Each June, Western Australians celebrate WA Day with a three-day festival culminating in a free concert.
The event combines the best of Western Australian Music with community activities and range of high quality food vendors. This year Celebrate WA and West Australian Music (WAM) utilised Culture Counts to gather feedback about the festival’s social and economic impact.
The enthusiasm of those who attended was easily discernable when reading their Tweets over the weekend. However, it’s hard to condense thousands of tweets into data that can be used as evidence to clearly articulate the success of the event. How did it affect individuals and the broader community? What impact was generated? Did the event achieve what it was aiming to?

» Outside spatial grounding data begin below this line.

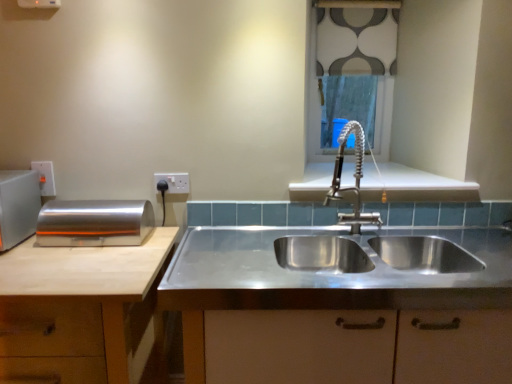 Question: From the image's perspective, is patterned fabric at upper center under stainless steel sink at center?

Choices:
 (A) no
 (B) yes

Answer: (A)

Question: Does patterned fabric at upper center come in front of stainless steel sink at center?

Choices:
 (A) no
 (B) yes

Answer: (A)

Question: Is patterned fabric at upper center bigger than stainless steel sink at center?

Choices:
 (A) no
 (B) yes

Answer: (A)

Question: Considering the relative sizes of patterned fabric at upper center and stainless steel sink at center in the image provided, is patterned fabric at upper center taller than stainless steel sink at center?

Choices:
 (A) no
 (B) yes

Answer: (B)

Question: Does patterned fabric at upper center have a lesser width compared to stainless steel sink at center?

Choices:
 (A) no
 (B) yes

Answer: (B)

Question: From the image's perspective, is stainless steel sink at center located above or below silver metallic breadbox at left, acting as the second appliance starting from the left?

Choices:
 (A) above
 (B) below

Answer: (B)

Question: Is stainless steel sink at center wider or thinner than silver metallic breadbox at left, marked as the first appliance in a right-to-left arrangement?

Choices:
 (A) wide
 (B) thin

Answer: (A)

Question: From a real-world perspective, is stainless steel sink at center physically located above or below silver metallic breadbox at left, marked as the first appliance in a right-to-left arrangement?

Choices:
 (A) below
 (B) above

Answer: (A)

Question: Based on their positions, is stainless steel sink at center located to the left or right of silver metallic breadbox at left, acting as the second appliance starting from the left?

Choices:
 (A) left
 (B) right

Answer: (B)

Question: Relative to patterned fabric at upper center, is satin silver toaster at left, acting as the 2th appliance starting from the right, in front or behind?

Choices:
 (A) front
 (B) behind

Answer: (A)

Question: Choose the correct answer: Is satin silver toaster at left, which appears as the first appliance when viewed from the left, inside patterned fabric at upper center or outside it?

Choices:
 (A) inside
 (B) outside

Answer: (B)

Question: From the image's perspective, is satin silver toaster at left, which appears as the first appliance when viewed from the left, above or below patterned fabric at upper center?

Choices:
 (A) above
 (B) below

Answer: (B)

Question: From a real-world perspective, relative to patterned fabric at upper center, is satin silver toaster at left, acting as the 2th appliance starting from the right, vertically above or below?

Choices:
 (A) above
 (B) below

Answer: (B)

Question: Is patterned fabric at upper center in front of or behind white plastic electric outlet at upper left, the second electric outlet from the right, in the image?

Choices:
 (A) front
 (B) behind

Answer: (B)

Question: From their relative heights in the image, would you say patterned fabric at upper center is taller or shorter than white plastic electric outlet at upper left, the second electric outlet from the right?

Choices:
 (A) short
 (B) tall

Answer: (B) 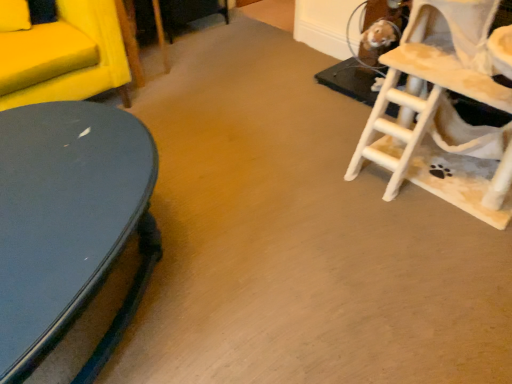 What are the coordinates of `vacant space underneath white wooden ladder at right (from a real-world perspective)` in the screenshot? It's located at (445, 193). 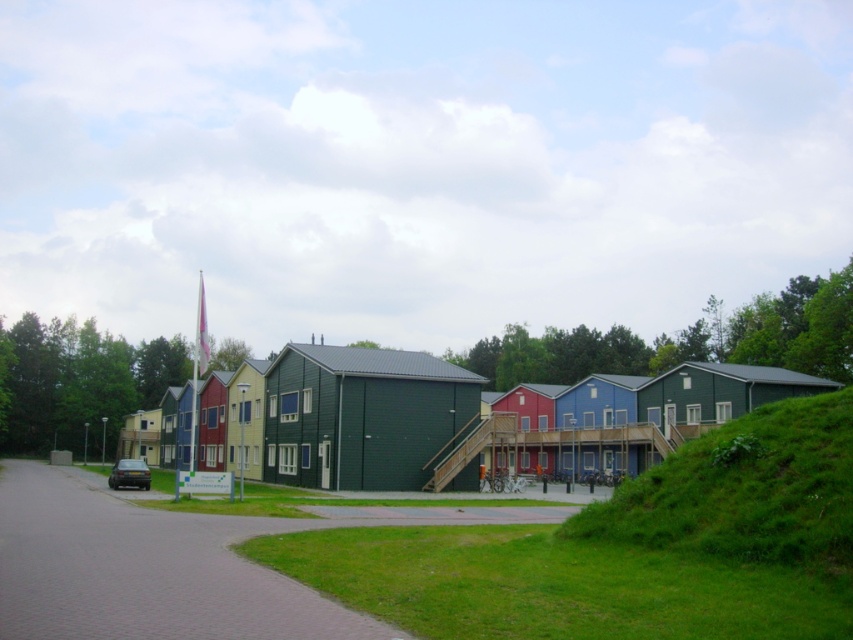 Question: Which point is closer to the camera?

Choices:
 (A) (676, 465)
 (B) (349, 468)

Answer: (A)

Question: Can you confirm if green grassy hillside at lower right is smaller than green wooden house at center?

Choices:
 (A) yes
 (B) no

Answer: (B)

Question: Among these objects, which one is nearest to the camera?

Choices:
 (A) green wooden house at center
 (B) green grassy hillside at lower right

Answer: (B)

Question: Is green grassy hillside at lower right wider than green wooden house at center?

Choices:
 (A) no
 (B) yes

Answer: (A)

Question: Does green grassy hillside at lower right appear on the left side of green wooden house at center?

Choices:
 (A) no
 (B) yes

Answer: (A) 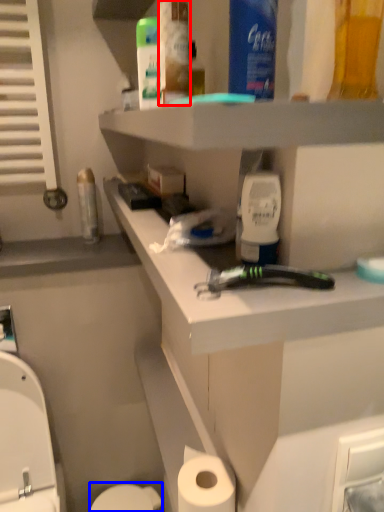 Question: Which object is closer to the camera taking this photo, mouthwash (highlighted by a red box) or toilet bowl (highlighted by a blue box)?

Choices:
 (A) mouthwash
 (B) toilet bowl

Answer: (A) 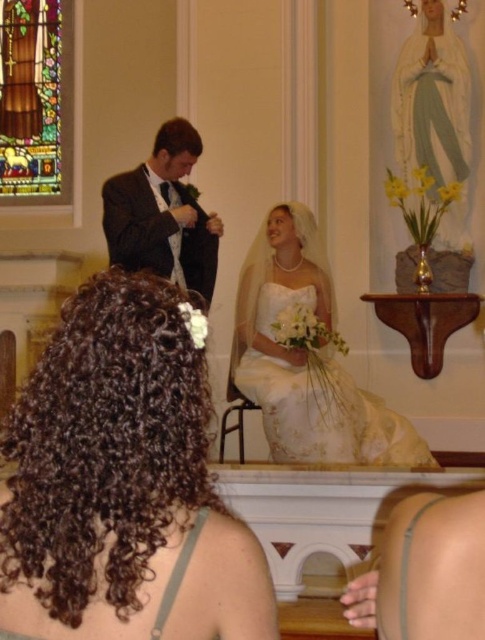 You are a photographer at a wedding and need to capture a shot that includes both the stained glass at upper left and the matte black suit at center. Given their sizes, which object should you frame first to ensure both are visible in the photo?

The stained glass at upper left is larger than the matte black suit at center, so you should frame the stained glass at upper left first to accommodate its size, then adjust the shot to include the matte black suit at center.

In the church wedding scene, there are a white satin dress at center and a matte black suit at center. Which one takes up more space in the image?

By aligning standard metrics with the intentions of the festival, Culture Counts was able to collect feedback from those attending the event, which mirrored the anecdotes being spread through the twitterverse. People found the event enhanced their sense of community, contributed to the vibrancy of Perth and made them proud to be Australian. The standardised format of the feedback meant direct comparisons could be made between the impact of the event and the intentions of the organisers, and by extension whether the event was successful.
Free events such as the 2017 WA Day Festival have a significant social impact that goes far beyond the economic impact generated. These outcomes are often based on anecdote rather than evidence, which leads to them being poorly communicated and undervalued in comparison. Crowdsourcing metric-based feedback about the impact of events is crucial in supporting Australia’s diverse and successful cultural sector.